[Stored data entries]

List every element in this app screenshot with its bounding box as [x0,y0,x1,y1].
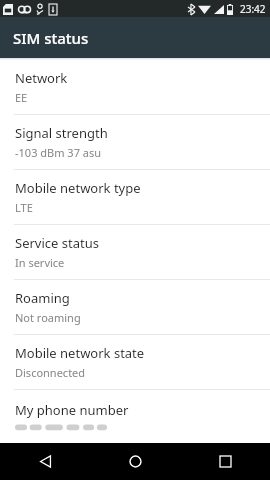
button[interactable]: Mobile network type [0,170,270,224]
staticText: In service [15,255,65,270]
staticText: EE [15,90,28,105]
staticText: Roaming [15,289,70,307]
button[interactable]: Back [0,443,90,480]
staticText: My phone number [15,401,129,419]
button[interactable]: Network [0,60,270,114]
button[interactable]: My phone number [0,390,270,443]
staticText: Not roaming [15,310,81,325]
button[interactable]: Signal strength [0,115,270,169]
staticText: Service status [15,234,99,252]
button[interactable]: Home [90,443,180,480]
staticText: Mobile network type [15,179,141,197]
staticText: Mobile network state [15,344,145,362]
staticText: 23:42 [240,2,266,16]
button[interactable]: Recent apps [180,443,270,480]
staticText: LTE [15,200,33,215]
staticText: Network [15,69,68,87]
button[interactable]: Roaming [0,280,270,334]
staticText: -103 dBm 37 asu [15,145,102,160]
button[interactable]: Mobile network state [0,335,270,389]
staticText: Disconnected [15,365,86,380]
button[interactable]: Service status [0,225,270,279]
staticText: Signal strength [15,124,108,142]
staticText: SIM status [13,28,89,48]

TASK DESCRIPTION | Give back each entry verbatim but drop its pictures.

YOUR SOLUTION |
List every element in this app screenshot with its bounding box as [x0,y0,x1,y1].
button[interactable]: Mobile network type [0,170,270,224]
staticText: In service [15,255,65,270]
staticText: EE [15,90,28,105]
staticText: Roaming [15,289,70,307]
button[interactable]: Back [0,443,90,480]
staticText: My phone number [15,401,129,419]
button[interactable]: Network [0,60,270,114]
button[interactable]: My phone number [0,390,270,443]
staticText: Not roaming [15,310,81,325]
button[interactable]: Signal strength [0,115,270,169]
staticText: Service status [15,234,99,252]
button[interactable]: Home [90,443,180,480]
staticText: Mobile network type [15,179,141,197]
staticText: Mobile network state [15,344,145,362]
staticText: 23:42 [240,2,266,16]
button[interactable]: Recent apps [180,443,270,480]
staticText: LTE [15,200,33,215]
staticText: Network [15,69,68,87]
button[interactable]: Roaming [0,280,270,334]
staticText: -103 dBm 37 asu [15,145,102,160]
button[interactable]: Mobile network state [0,335,270,389]
staticText: Disconnected [15,365,86,380]
button[interactable]: Service status [0,225,270,279]
staticText: Signal strength [15,124,108,142]
staticText: SIM status [13,28,89,48]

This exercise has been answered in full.